Dent begins with some background on Postfix and its philosophy, and on email, SMTP and Unix more broadly. Two chapters then cover the basics in some thirty pages: one describes the Postfix architecture and another its configuration and administration. There follow chapters on management of the Postfix queue, basic DNS for email, local delivery — mbox and maildir formats and POP/IMAP options — hosting multiple domains, and mail relaying.
The remaining chapters cover more specialised topics. There's a chapter on running mailing lists, covering simple :include lists managed by Postfix itself, majordomo, and mailman. There's a chapter on Postfix's extensive built-in spam controls and another on interfacing to external content-filtering software. And there are chapters on SASL authentication, TLS, and using an external database such as MySQL or LDAP.
How useful this material is obviously depends on what you want to do.
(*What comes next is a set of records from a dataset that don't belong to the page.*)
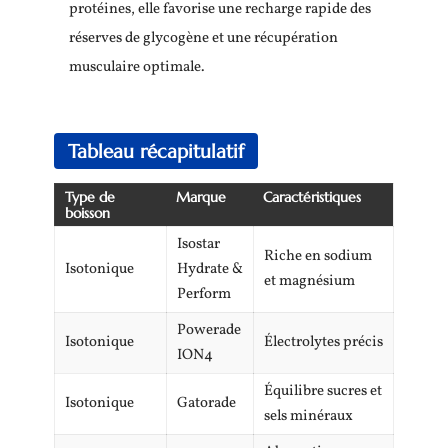
protéines, elle favorise une recharge rapide des
réserves de glycogène et une récupération
musculaire optimale.
Tableau récapitulatif
Type de
Marque
Caractéristiques
boisson
Isostar
Riche en sodium
Isotonique
Hydrate &
et magnésium
Perform
Powerade
Isotonique
Électrolytes précis
ION4
Équilibre sucres et
Isotonique
Gatorade
sels minéraux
I wish I'd had the section on getting mailman to work with Postfix back when I did that. And I found the chapter on spam controls most helpful, using it to rewrite my anti-spam configuration completely. But I only glanced at the chapters on SASL, TSL, and databases.
The Definitive Guide provides examples, but not much in the way of step-by-step recipes — for those it's probably better to look online for one which matches your operating system and setup exactly. What Dent's book will give you is the background necessary to understand what's in the recipes, or to experiment yourself.